The MICO platform is an ambitious research and development project to realize the value of cross-media analysis and querying in a number of use cases.

One of the main components of the MICO platform is the recommendation system used to find and provide data the user may be interested in.

Recommender systems have changed the way people find information. Based on patterns of behaviour to make recommendations from content that the user is most unlikely unaware of. The technology behind recommender systems has evolved over the past 20 years into a rich collection of tools that enable the practitioner or researcher to develop effective recommenders.

These systems use different kinds of information in order to try to build specific models useful for the finding task. With the MICO platform, the systems can leverage all the information analyzed and extracted by the platform to enrich and extend these models, creating richer models which can provide more accurate recommendations to the user.

And not only that, the idea behind MICO recommender system is the cross-media recommendations which can be explained as recommendations that have been generated using information from other sources which may not be in the same media type.

For example, if a user has viewed a collection of images containing lions and the user has liked those images, MICO recommender can, by means of all the textual and semantic information extracted by the MICO platform, to provide documents, posts, videos, fragment of videos where lions appear and even restrict the recommendations to only the same places of the viewed images.

In MICO, we address three main types of recommendations: content-based recommendations, collaborative filtering (recommendations based on the user-item interactions) and recommendation of users. How to compare items and users and what kind of information has to be used to calculate the similarity is the most important part and thanks to the MICO platform we can have many features (extracted by MICO platform) which can be leveraged for this process.

We have been evaluating some tools around recommendation systems that help us to build the MICO recommender. We have evaluated in depth two widely used tools: Apache Mahout and PredictionIO

Apache Mahout

apache-mahout-120

Apache Mahout is a project of the Apache Software Foundation to produce free implementations of distributed or otherwise scalable machine learning algorithms focused primarily in the areas of collaborative filtering, clustering and classification. Many of the implementations use the Apache Hadoop platform.

Basically Mahout provides a framework which can be used to build a recommendation systems. As stated before, it provides collaborative filtering and clustering algorithms, so it can support two out of the three kind of recommendations we need.

For MICO scenario, two main advantages can be highlighted from the use of Mahout:

  • It’s a library so it can be extended and combined as needed
  • Similarity functions we might need can be implemented and integrated

So, at a first glance it can be a very good tool for our needs

PredictionIO

PredictionIO

PredictionIO is an open source Machine Learning Server. It empowers developers and data scientists to build smart applications with data productively.

PredictionIO currently offers 2 basic engine templates for Apache Spark MLlib:

It is shipped with some templates providing examples about the included Algorithms.

PredictionIO is a platform, so it already provides many components that can be used and not only the underlying framework. Its architecture is based on different applications which consist on different engines (the base of recommendation algorithms) built with a set pluggable components that compose the recommendation algorithm.

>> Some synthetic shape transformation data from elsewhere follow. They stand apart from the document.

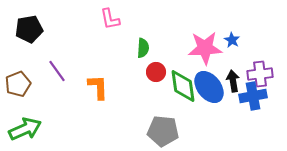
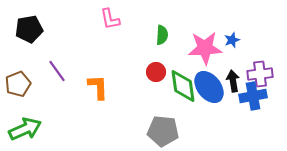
blue star: rotated 21 degrees clockwise
green semicircle: moved 19 px right, 13 px up
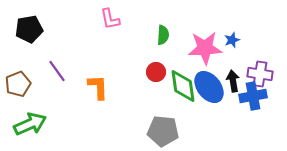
green semicircle: moved 1 px right
purple cross: rotated 15 degrees clockwise
green arrow: moved 5 px right, 5 px up
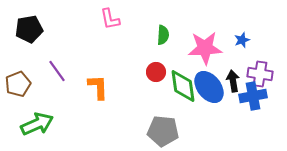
blue star: moved 10 px right
green arrow: moved 7 px right
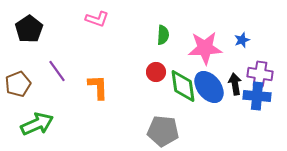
pink L-shape: moved 13 px left; rotated 60 degrees counterclockwise
black pentagon: rotated 24 degrees counterclockwise
black arrow: moved 2 px right, 3 px down
blue cross: moved 4 px right; rotated 16 degrees clockwise
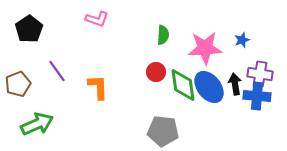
green diamond: moved 1 px up
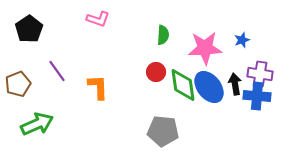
pink L-shape: moved 1 px right
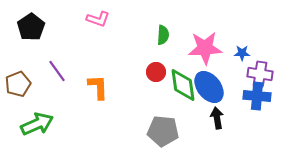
black pentagon: moved 2 px right, 2 px up
blue star: moved 13 px down; rotated 21 degrees clockwise
black arrow: moved 18 px left, 34 px down
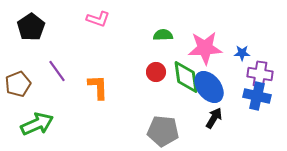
green semicircle: rotated 96 degrees counterclockwise
green diamond: moved 3 px right, 8 px up
blue cross: rotated 8 degrees clockwise
black arrow: moved 3 px left; rotated 40 degrees clockwise
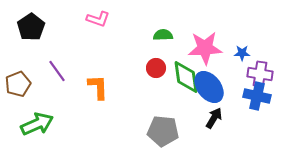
red circle: moved 4 px up
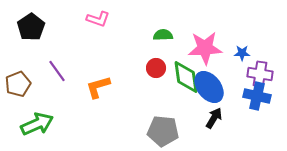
orange L-shape: rotated 104 degrees counterclockwise
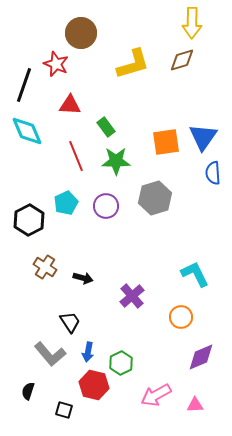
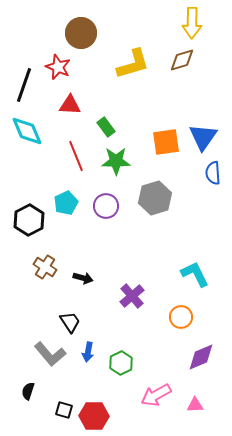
red star: moved 2 px right, 3 px down
red hexagon: moved 31 px down; rotated 12 degrees counterclockwise
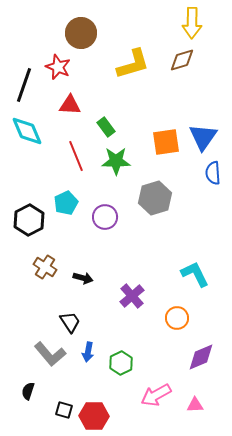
purple circle: moved 1 px left, 11 px down
orange circle: moved 4 px left, 1 px down
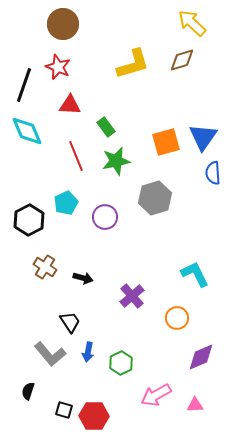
yellow arrow: rotated 132 degrees clockwise
brown circle: moved 18 px left, 9 px up
orange square: rotated 8 degrees counterclockwise
green star: rotated 12 degrees counterclockwise
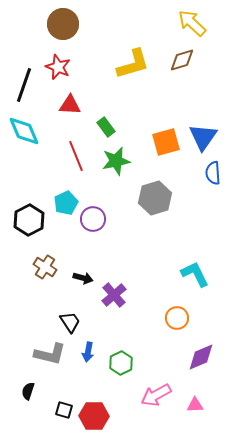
cyan diamond: moved 3 px left
purple circle: moved 12 px left, 2 px down
purple cross: moved 18 px left, 1 px up
gray L-shape: rotated 36 degrees counterclockwise
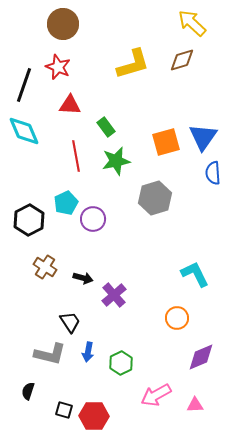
red line: rotated 12 degrees clockwise
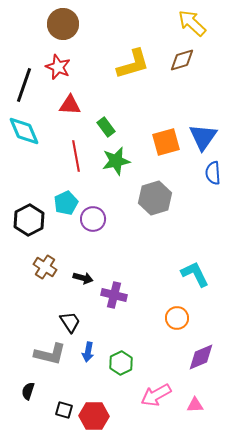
purple cross: rotated 35 degrees counterclockwise
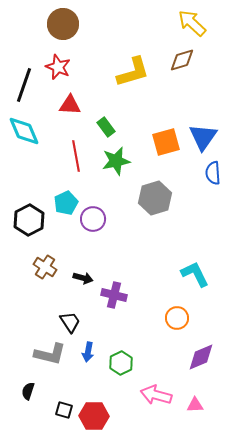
yellow L-shape: moved 8 px down
pink arrow: rotated 44 degrees clockwise
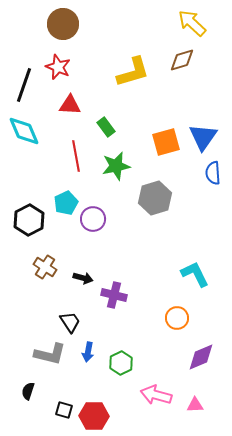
green star: moved 5 px down
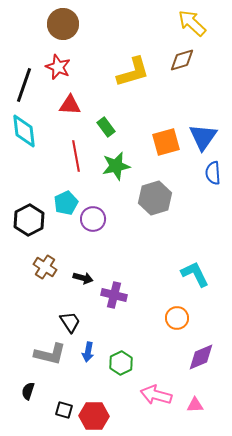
cyan diamond: rotated 16 degrees clockwise
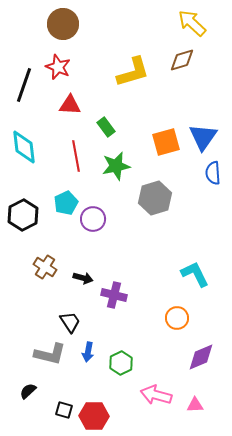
cyan diamond: moved 16 px down
black hexagon: moved 6 px left, 5 px up
black semicircle: rotated 30 degrees clockwise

Each application has a separate space to store data that can be used by the engines in the recommendation algorithm. The next picture shows these things:

PredictionIO-EventServer

When a Engine is built and configured (data source, algorithm, model, …), it has to be trained in order to generate the recommendation model. After the training, the engine is deployed which creates an HTTP endpoint ready to receive queries and return recommendations based on the trained model.

For all the metadata PredictionIO manages, it uses a ElasticSearch instance, which can be also used for other purposes.

The next image presents the components forming an engine instance:

Engine Instance

 

For MICO scenario, all the infrastructure PredictionIO provides and some algorithms can be leveraged, making PredictionIO a very good candidate tool to be used as well.

MICO Recommendation System

In MICO, we have to cover different requirements in order to build the recommendation system:

  • User Activity and Context Monitor
    • Provide services for tracking the user activity in the systems and represent them in a standard way
  • User Similarity Calculator
    • Find users that have common traits (profile, tastes, opinions…)
  • Subject-type analysis
    • Find similar items to a given one
  • Cross-Media Content Recommender
    • Recommender Framework
    • REST API for Cross-Media recommendations

After some studies, the PredictionIO platform can ease some of the tasks needed to build the MICO recommendation system, because it already provides many of the components that will be part of the system.

Talking about the algorithms, PredictionIO does not provide all the functionality MICO recommender system needs (like some Machine Learning algorithms needed to cover some requirements) but in that case, Apache Mahout can be used and integrated inside PredictionIO engines to supply the missing functionality and  algorithms MICO recommender needs.

In conclusion, a combination of both tools will be used in MICO to build the recommendation system that will be part of the MICO platform.